Autumn – John Keats’ ‘season of mists and mellow fruitfulness’ has been a long time coming to this subtropical
part of the world. Since early November we have been plagued by relentlessly high temperatures and debilitating humidity; and afternoon storms that tore through the city leaving a trail of destruction behind them. Last Friday we received record-breaking rainfall in a very short period of time, bringing more destruction but worst of all, the devastation of lives lost in the torrent. The normally serene and lovely Kedron Brook that meanders its way to the sea through the park adjacent to my home, rose swiftly and forcefully, uprooting trees, closing the road to traffic and turning the park into a lake. Then the water receded, and the clean-ups began, again. The sun shone, the birds sang, peace was restored, at least to this part of the city.
Yesterday I went for a walk to the park and I was filled with delight at the beauty of this autumn day. I reflected on the Keats’ poem Ode to Autumn – and its opening lines ‘season of mists and mellow fruitfulness’, close bosom friend of
the maturing sun’. Shortly after composing this poem, Keats wrote to a friend saying, “how beautiful the season is now. How fine the air – a temperate sharpness about it….This struck me so much in my Sunday’s walk that I composed upon it.” I imagined that it was such a day as today, that Keats experienced: the sky a clear cloudless blue; a mellowness in the air; the flowers of Autumn blooming brightly; and best of all, the invitation to bask in the sun that has lost its sting. On days like this my soul rejoices in the abundance and beauty of God and creation and the joy of being alive.
Joan Chittister expresses this beautifully in the following excerpt from her book Following the Path: the Search for a Life of Passion, Purpose and Joy:
“Life is pure flame,” Thomas Browne wrote, “and we live by an invisible sun within us.” It is this invisible sun, this light within, this call to something worthwhile in life that is meant to dispel life’s darkness. It gives us our reason to be. And it is this call to the fullness of ourselves that drives us on, that becomes our internal measure of worth and, in the end, it is, as well, the judge of our quality of happiness.

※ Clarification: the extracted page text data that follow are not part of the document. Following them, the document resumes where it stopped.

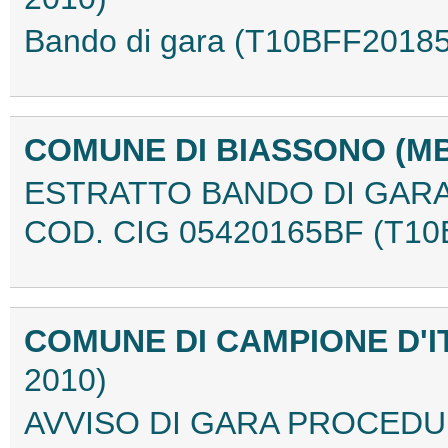
Bando di gara (T10BFF20185
COMUNE DI BIASSONO (M
ESTRATTO BANDO DI GARA 
COD. CIG 05420165BF (T10
COMUNE DI CAMPIONE D'I
2010)
AVVISO DI GARA PROCEDUR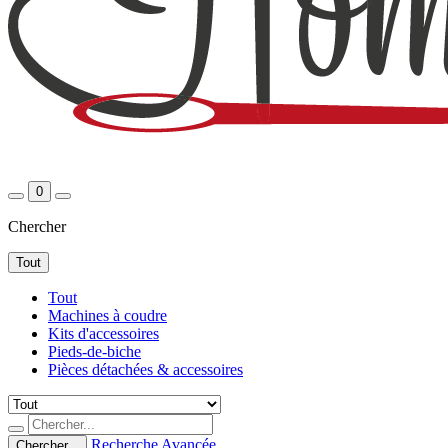
0
Chercher
Tout
Tout
Machines à coudre
Kits d'accessoires
Pieds-de-biche
Pièces détachées & accessoires
Recherche Avancée
Chercher...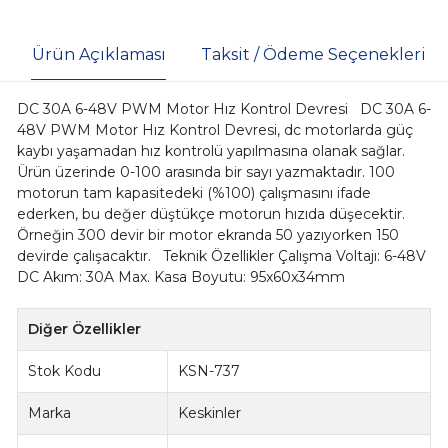
Ürün Açıklaması
Taksit / Ödeme Seçenekleri
DC 30A 6-48V PWM Motor Hız Kontrol Devresi DC 30A 6-
48V PWM Motor Hız Kontrol Devresi, dc motorlarda güç
kaybı yaşamadan hız kontrolü yapılmasına olanak sağlar.
Ürün üzerinde 0-100 arasında bir sayı yazmaktadır. 100
motorun tam kapasitedeki (%100) çalışmasını ifade
ederken, bu değer düştükçe motorun hızıda düşecektir.
Örneğin 300 devir bir motor ekranda 50 yazıyorken 150
devirde çalışacaktır. Teknik Özellikler Çalışma Voltajı: 6-48V
DC Akım: 30A Max. Kasa Boyutu: 95x60x34mm
Diğer Özellikler
Stok Kodu
KSN-737
Marka
Keskinler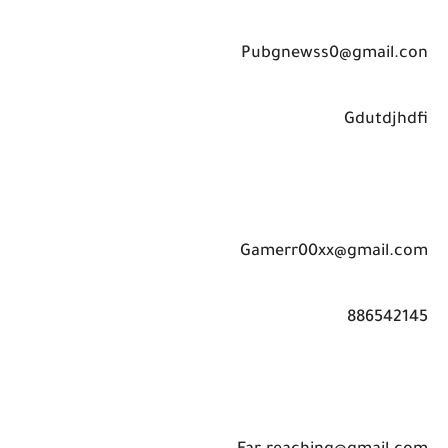
Pubgnewss0@gmail.con
Gdutdjhdfi
Gamerr00xx@gmail.com
886542145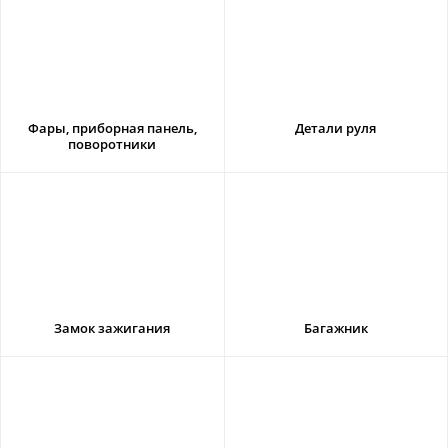
Фары, приборная панель,
Детали руля
поворотники
Замок зажигания
Багажник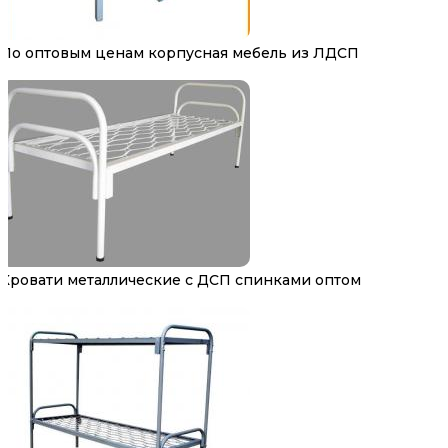
По оптовым ценам корпусная мебель из ЛДСП
Кровати металлические с ДСП спинками оптом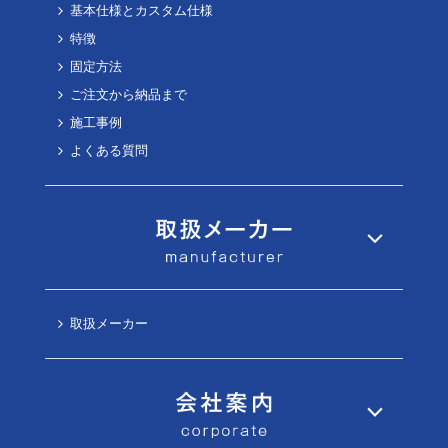
基本仕様とカスタム仕様
特徴
固定方法
ご注文から納品まで
施工事例
よくある質問
取扱メーカー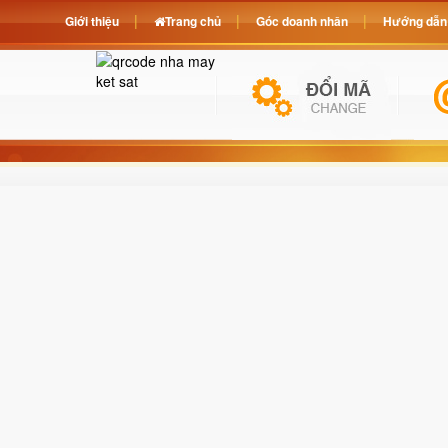
Giới thiệu
Trang chủ
Góc doanh nhân
Hướng dẫn 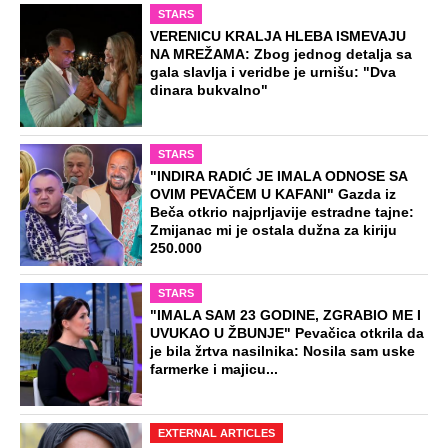
STARS
VERENICU KRALJA HLEBA ISMEVAJU
NA MREŽAMA: Zbog jednog detalja sa
gala slavlja i veridbe je urnišu: "Dva
dinara bukvalno"
STARS
"INDIRA RADIĆ JE IMALA ODNOSE SA
OVIM PEVAČEM U KAFANI" Gazda iz
Beča otkrio najprljavije estradne tajne:
Zmijanac mi je ostala dužna za kiriju
250.000
STARS
"IMALA SAM 23 GODINE, ZGRABIO ME I
UVUKAO U ŽBUNJE" Pevačica otkrila da
je bila žrtva nasilnika: Nosila sam uske
farmerke i majicu...
EXTERNAL ARTICLES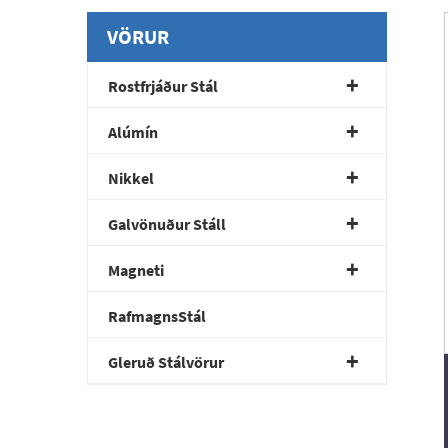
VÖRUR
Rostfrjáður Stál
Alúmín
Nikkel
Galvönuður Stáll
Magneti
RafmagnsStál
Gleruð Stálvörur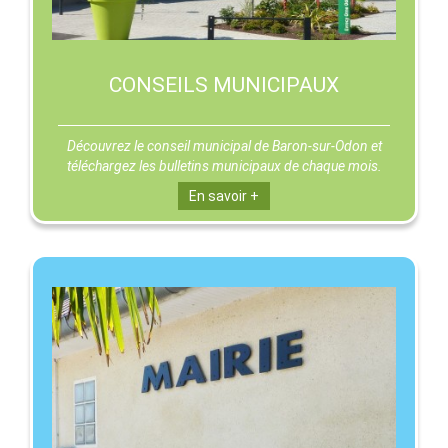
CONSEILS MUNICIPAUX
Découvrez le conseil municipal de Baron-sur-Odon et
téléchargez les bulletins municipaux de chaque mois.
En savoir +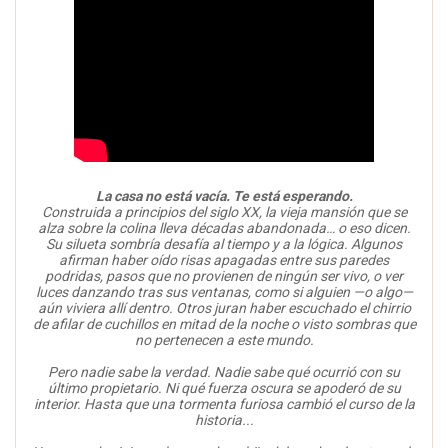
La casa no está vacía. Te está esperando.
Construida a principios del siglo XX, la vieja mansión que se
alza sobre la colina lleva décadas abandonada… o eso dicen.
Su silueta sombría desafía al tiempo y a la lógica. Algunos
afirman haber oído risas apagadas entre sus paredes
podridas, pasos que no provienen de ningún ser vivo, o ver
luces danzando tras sus ventanas, como si alguien —o algo—
aún viviera allí dentro. Otros juran haber escuchado el chirrio
de afilar de cuchillos en mitad de la noche o visto sombras que
no pertenecen a este mundo.
Pero nadie sabe la verdad. Nadie sabe qué ocurrió con su
último propietario. Ni qué fuerza oscura se apoderó de su
interior. Hasta que una tormenta furiosa cambió el curso de la
historia...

Life is not just about having a job. Life is about responding to the great human call to make life more than a series of aimless occupations. A call is a sacred reason to be alive.
The spiritual value of discovering the star by which we are steering the entire rest of our lives shapes us both internally and publicly. It affects the way we feel about ourselves, it determines how we relate to others, it defines our place in the world, and it provides a sense of purpose to life. When those things are defined, the emptiness goes, the rootlessness goes, the capriciousness of life that eats away at the heart of us disappears. Days may be difficult after that, yes, but they at least have a sense of meaning. We are no longer simply spinning around in the space called our lives, fearful of the future, dissatisfied with the present. We are now going someplace for a reason larger than ourselves and feeling more humanly significant than simply self-important.
This beautiful day brought another joy to my life. It is my niece’s 22nd birthday and later, as we celebrated, I rejoiced in her creativity, her sweet nature, and most of all, her presence in my life.